Let’s define “high energy myth”:
The “high energy” myth presupposes that extreme extroversion, loud talking, and generally drawing attention to oneself leads to better social results such as higher status, more respect, more and better mating opportunities, and better connections and friendships.
But is the high-energy approach the best and most effective approach?
This article explains why “high energy” might not be the best option to achieve results (and what you need to do to make “high energy” truly effective).
First off, let’s define “high-energy”.
To be “high-energy” you’ll usually need a good chunk of these:
- Talk a lot
- Talk loudly
- Talk to lots of people
- Move around
- Crack a lot of jokes
- “Have fun” yourself
- Make others have fun
- Open many conversational threads (breadth, rather than depth)
- Gesticulate a lot
- Dance -ideally, dance while drawing lots of attention-
- Draw attention to yourself
Alcohol, drugs or some arcane techniques to “get in state” are sometimes used to fuel the high energy, but are not necessary.

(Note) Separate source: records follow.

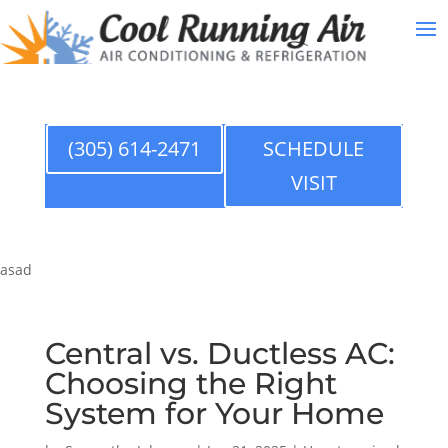
(305) 614-2471
SCHEDULE
VISIT
asad
Central vs. Ductless AC:
Choosing the Right
System for Your Home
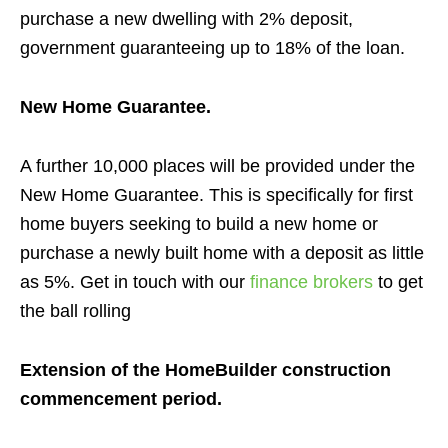
purchase a new dwelling with 2% deposit,
government guaranteeing up to 18% of the loan
.
New Home Guarantee.
A further 10,000 places will be provided under the
New Home Guarantee. This is specifically for first
home buyers seeking to build a new home or
purchase a newly built home with a deposit as little
as 5%.
Get in touch with our
finance brokers
to get
the ball rolling
Extension of the HomeBuilder construction
commencement period.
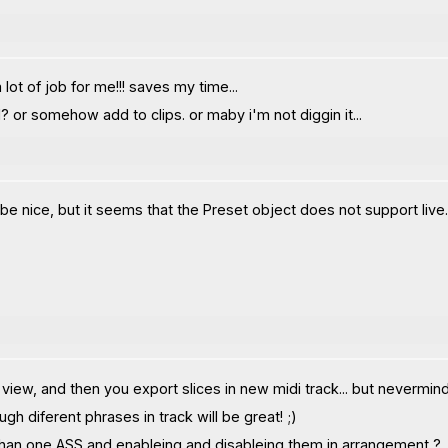
lot of job for me!!! saves my time...
? or somehow add to clips. or maby i'm not diggin it...
nice, but it seems that the Preset object does not support live.grid
 view, and then you export slices in new midi track... but nevermind
 diferent phrases in track will be great! ;)
than one ASS and enableing and disableing them in arrangement ?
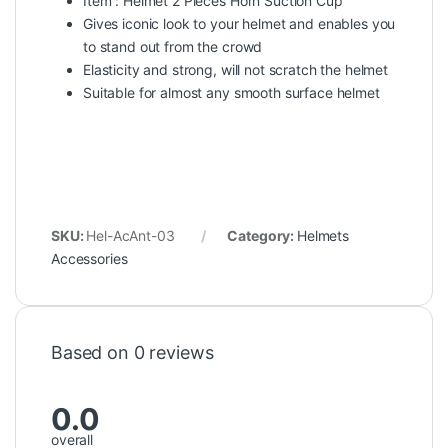
Item : Helmet 2 Pieces Horn Suction Cup
Gives iconic look to your helmet and enables you
to stand out from the crowd
Elasticity and strong, will not scratch the helmet
Suitable for almost any smooth surface helmet
SKU:
Hel-AcAnt-03
Category:
Helmets
Accessories
Based on 0 reviews
0.0
overall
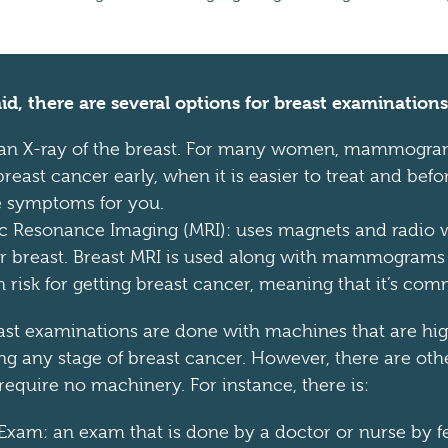
id, there are several options for breast examinations
 X-ray of the breast. For many women, mammogram
reast cancer early, when it is easier to treat and befo
se symptoms for you.
c Resonance Imaging (MRI): uses magnets and radio 
ur breast. Breast MRI is used along with mammogram
 risk for getting breast cancer, meaning that it’s com
ast examinations are done with machines that are hig
ing any stage of breast cancer. However, there are oth
require no machinery. For instance, there is:
 Exam: an exam that is done by a doctor or nurse by fe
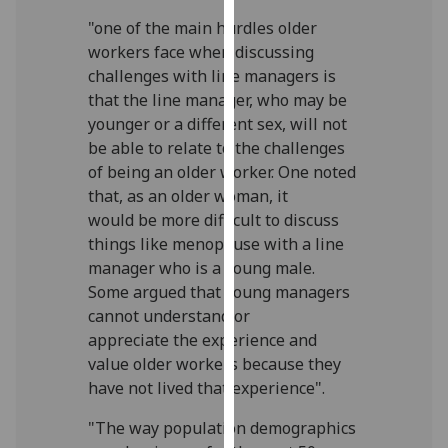
our
"one of the main hurdles older
privacy
workers face when discussing
policy
challenges with line managers is
page
.
that the line manager, who may be
younger or a different sex, will not
Analytics
be able to relate to the challenges
of being an older worker. One noted
I'm
that, as an older woman, it
happy
would be more difficult to discuss
with
things like menopause with a line
analytics
manager who is a young male.
data
Some argued that young managers
being
cannot understand or
recorded
appreciate the experience and
I do not
value older workers because they
want
have not lived that experience".
analytics
data
"The way population demographics
recorded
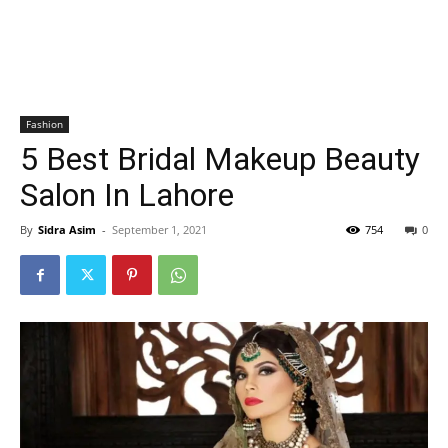
Fashion
5 Best Bridal Makeup Beauty
Salon In Lahore
By
Sidra Asim
-
September 1, 2021
754
0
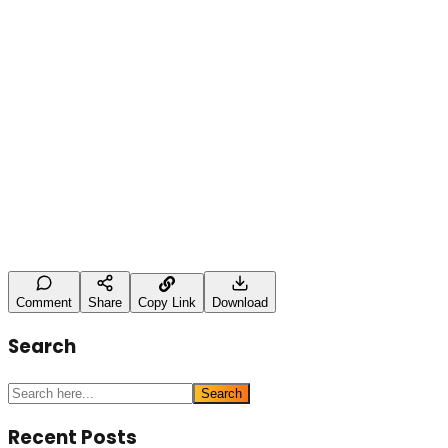
Leave a Comment
Name
Type here
Post Comment
Comment
Share
Copy Link
Download
Search
Search
Recent Posts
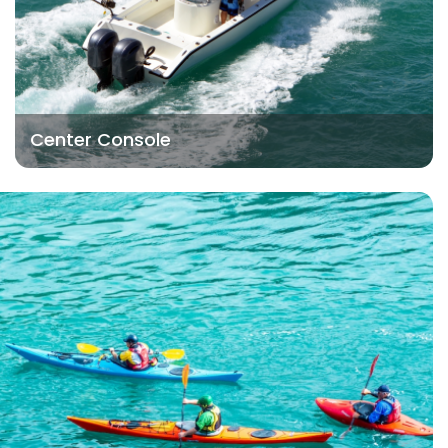
Center Console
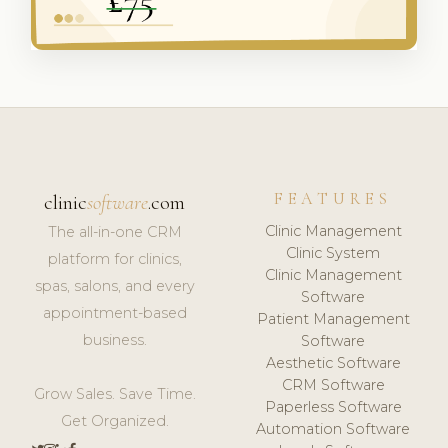
FEATURES
clinic
software
.com
Clinic Management
The all-in-one CRM
Clinic System
platform for clinics,
Clinic Management
spas, salons, and every
Software
appointment-based
Patient Management
business.
Software
Aesthetic Software
CRM Software
Grow Sales. Save Time.
Paperless Software
Get Organized.
Automation Software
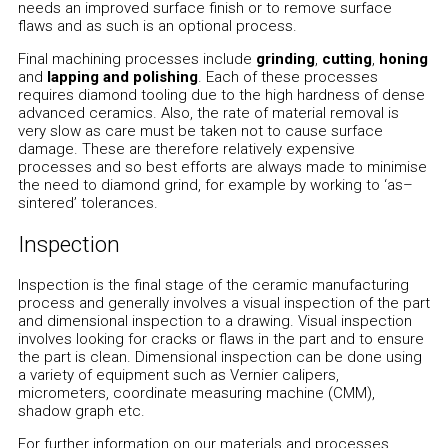
needs an improved surface finish or to remove surface
flaws and as such is an optional process.
Final machining processes include
grinding
,
cutting
,
honing
and
lapping and polishing
. Each of these processes
requires diamond tooling due to the high hardness of dense
advanced ceramics. Also, the rate of material removal is
very slow as care must be taken not to cause surface
damage. These are therefore relatively expensive
processes and so best efforts are always made to minimise
the need to diamond grind, for example by working to ‘as–
sintered’ tolerances.
Inspection
Inspection is the final stage of the ceramic manufacturing
process and generally involves a visual inspection of the part
and dimensional inspection to a drawing. Visual inspection
involves looking for cracks or flaws in the part and to ensure
the part is clean. Dimensional inspection can be done using
a variety of equipment such as Vernier calipers,
micrometers, coordinate measuring machine (CMM),
shadow graph etc.
For further information on our materials and processes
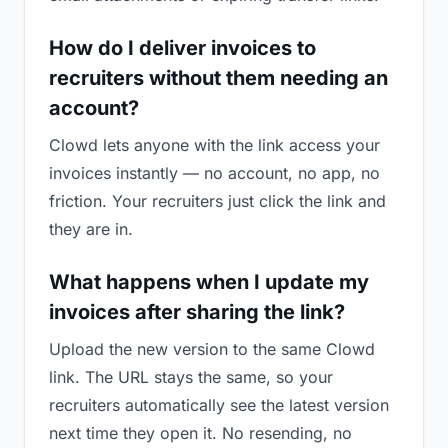
How do I deliver invoices to
recruiters without them needing an
account?
Clowd lets anyone with the link access your
invoices instantly — no account, no app, no
friction. Your recruiters just click the link and
they are in.
What happens when I update my
invoices after sharing the link?
Upload the new version to the same Clowd
link. The URL stays the same, so your
recruiters automatically see the latest version
next time they open it. No resending, no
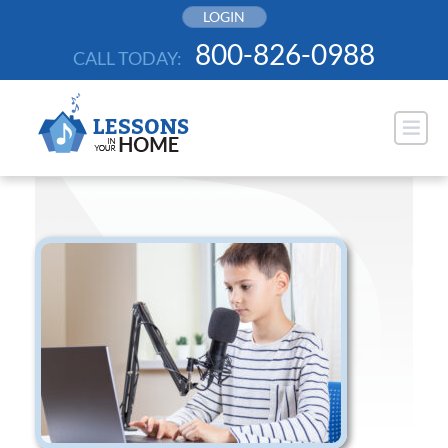
Skip
LOGIN
to
800-826-0988
CALL TODAY:
content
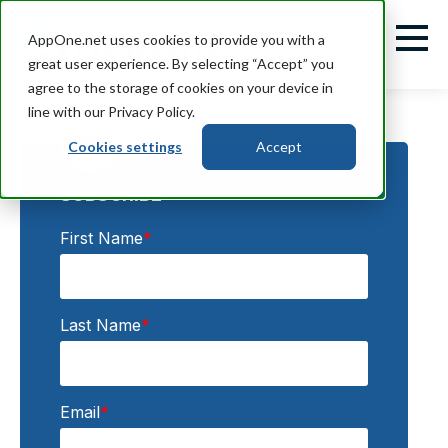
AppOne.net uses cookies to provide you with a
great user experience. By selecting “Accept” you
agree to the storage of cookies on your device in
line with our Privacy Policy.
Cookies settings
Accept
SUBSCRIBE:
First Name
*
Last Name
*
Email
*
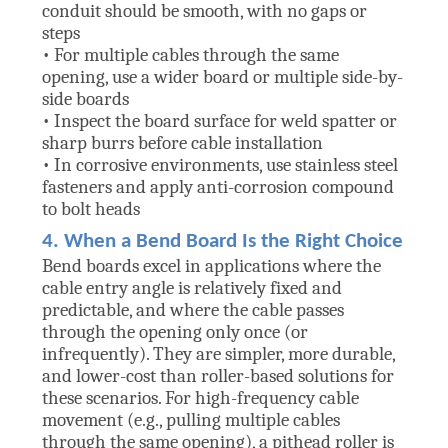
conduit should be smooth, with no gaps or
steps
• For multiple cables through the same
opening, use a wider board or multiple side-by-
side boards
• Inspect the board surface for weld spatter or
sharp burrs before cable installation
• In corrosive environments, use stainless steel
fasteners and apply anti-corrosion compound
to bolt heads
4. When a Bend Board Is the Right Choice
Bend boards excel in applications where the
cable entry angle is relatively fixed and
predictable, and where the cable passes
through the opening only once (or
infrequently). They are simpler, more durable,
and lower-cost than roller-based solutions for
these scenarios. For high-frequency cable
movement (e.g., pulling multiple cables
through the same opening), a pithead roller is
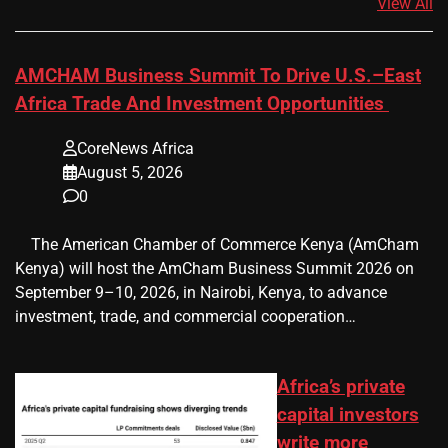
View All
AMCHAM Business Summit To Drive U.S.–East
Africa Trade And Investment Opportunities
CoreNews Africa
August 5, 2026
0
​ ​ The American Chamber of Commerce Kenya (AmCham
Kenya) will host the AmCham Business Summit 2026 on
September 9–10, 2026, in Nairobi, Kenya, to advance
investment, trade, and commercial cooperation…
Africa’s private
capital investors
write more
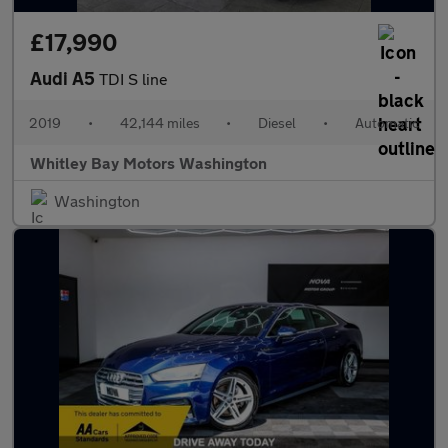
£17,990
Audi A5
TDI S line
2019
•
42,144 miles
•
Diesel
•
Automatic
Whitley Bay Motors Washington
Washington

In any event, as per the list above, high energy is more typical of extroverts. And to be high energy you most often need to expend a lot of effort.
As we mentioned, “high energy” is a very popular approach to self-help.
And not just social self-help, but also self-help in general. “High-energy” is often equated with “happiness”, “effectiveness”, and “getting things done”.
Many self-help coaches are extroverts and high-energy themselves, and they recommend the same approach to their customers and followers.
Tony Robbins for example:
Tony Robbins also demands the same high-energy “state” from his audience.
Dating coaches and PUAs have also long focused on high energy, doing lots of approaches, and being the life of the party.
The lingo for acting high-energy used to be “put yourself in state”, where “state” meant “high energy”. Several techniques were used to enter a high-energy state, ranging from pre-gaming with alcohol to talking to everyone before entering the club, to dancing like an idiot or shouting in the street.
RSD Tyler for example used to make his male students hold hands and jump in the club -not the most effective approach, as you can imagine-.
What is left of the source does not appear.